From that point on, (and it’s about the halfway point,) the movie hits its stride. Suddenly the gas pedal has been pushed and there’s no going back. We go from this scene to a diner scene of the four primary players sitting down at a table having a conversation, and for the first time the witty dialogue really comes out. If the first half was all about the usual kinds of jobs, then the second half is about a monkey wrench being thrown into the mix, and all kinds of things going wrong. Suddenly we have ourselves a movie. A good film gets better as it goes on and keeps building in intensity and momentum.
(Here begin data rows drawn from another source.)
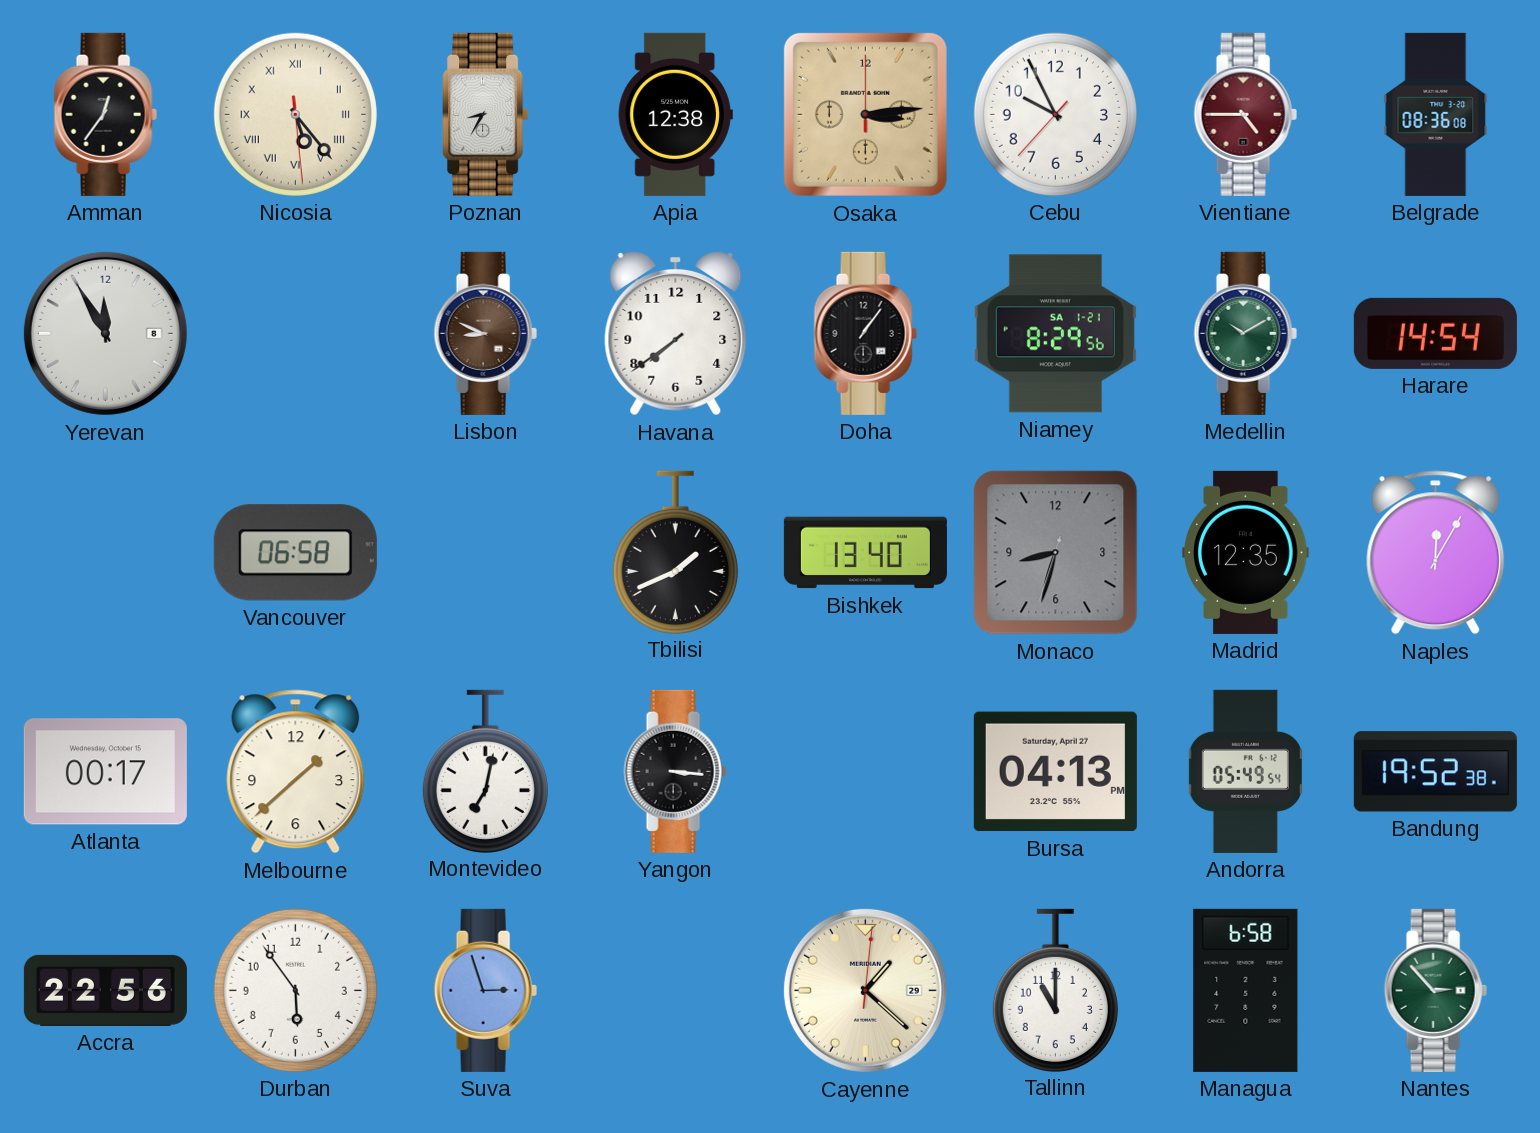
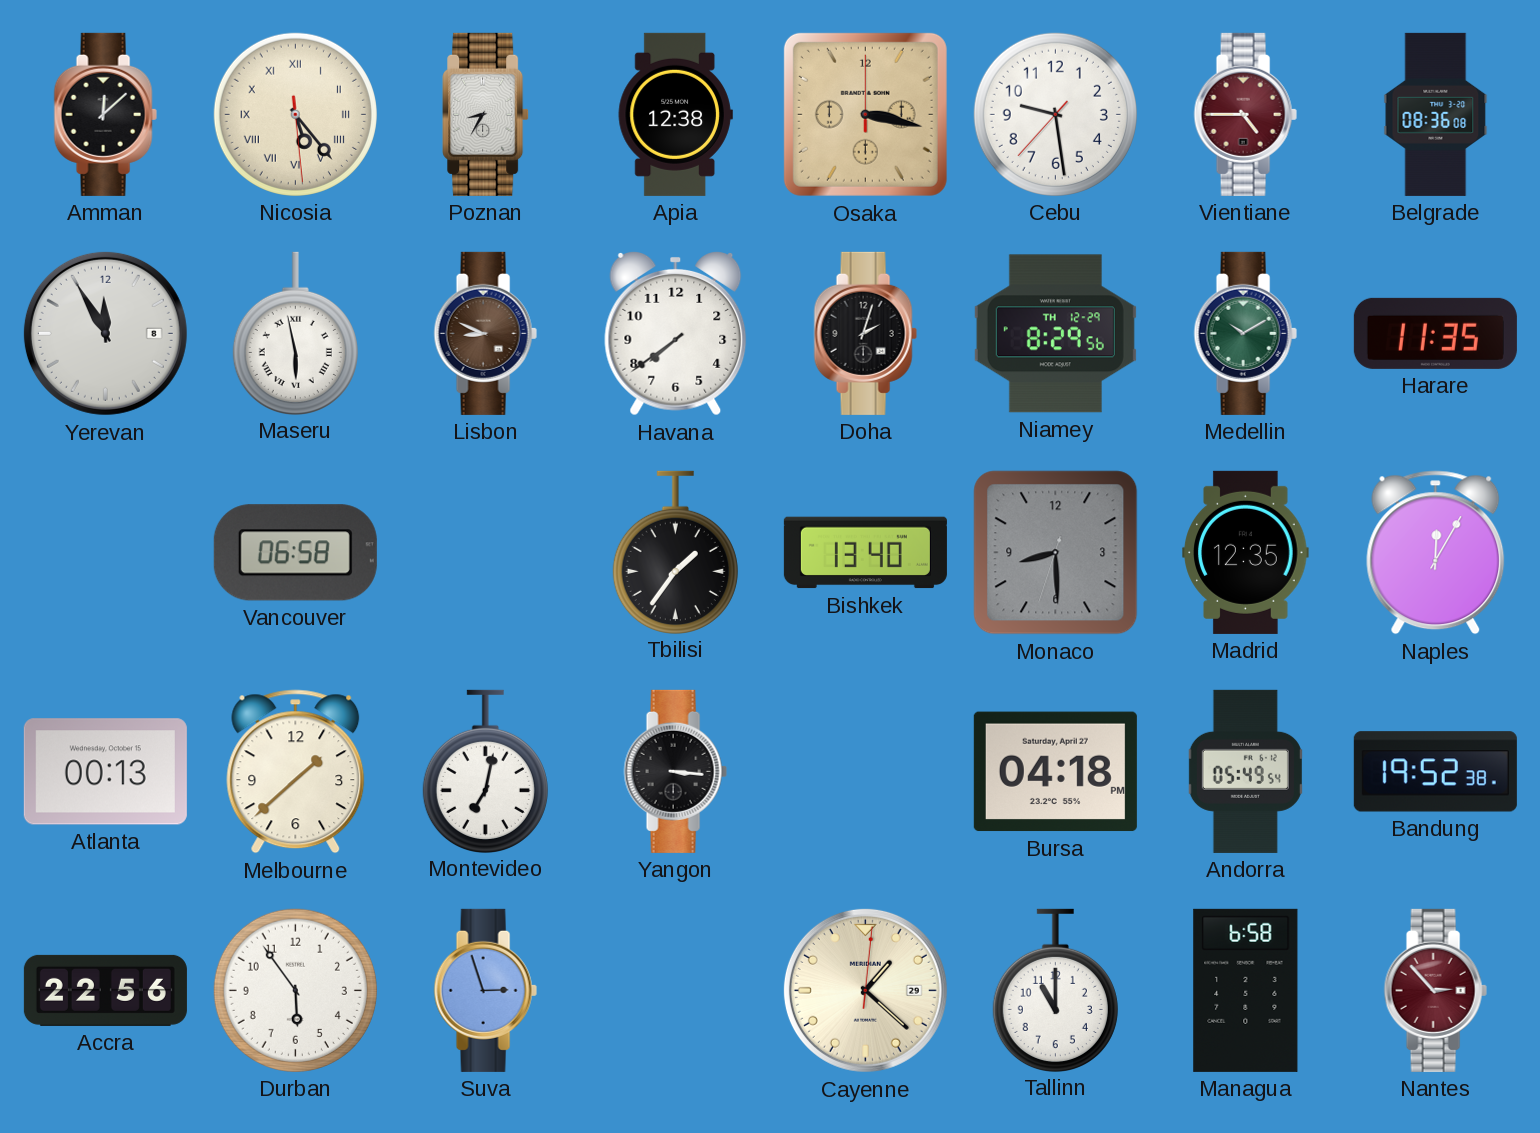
Amman: 12:36 -> 12:08
Osaka: 3:14 -> 3:17
Cebu: 9:55 -> 9:28
Maseru: none -> 5:58
Doha: 1:06 -> 2:03
Niamey date: SA 1-21 -> TH 12-29
Harare: 14:54 -> 11:35
Tbilisi: 1:41 -> 1:36
Monaco: 8:32 -> 8:29
Atlanta: 00:17 -> 00:13
Bursa: 04:13 -> 04:18
Nantes dial: green -> burgundy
This movie does exactly that.


In the final act of the movie, the action gets a little too over-the-top and cartoonish, as one character just won’t die, and all kinds of madness ensues. That’s okay. You want the climax to be the craziest and most over-the-top part of the movie, and that’s just what we get here. The film does go on a little too long, to give us almost like an epilogue of what happened to the characters, but maybe it’s just this movie trying to be different than all others that are similar, and would have ended a whole lot earlier. This movie might have a familiar premise, but in the hands of Edgar Wright, it gets taken in all different directions to be made to feel like its own thing. This is like a companion piece to the movie The Driver with Ryan Gosling from a few years ago. Both movies were about quiet heroes who were stunt drivers or getaway drivers or both. Both movies had the hero get caught up in something that got him threatened by dangerous and connected crime bosses. But whereas that movie was sort of dark and brooding, (despite its killer 80s tone,) this one is light-hearted and fun. It’s an excellent film. From director Edgar Wright, I would expect nothing less.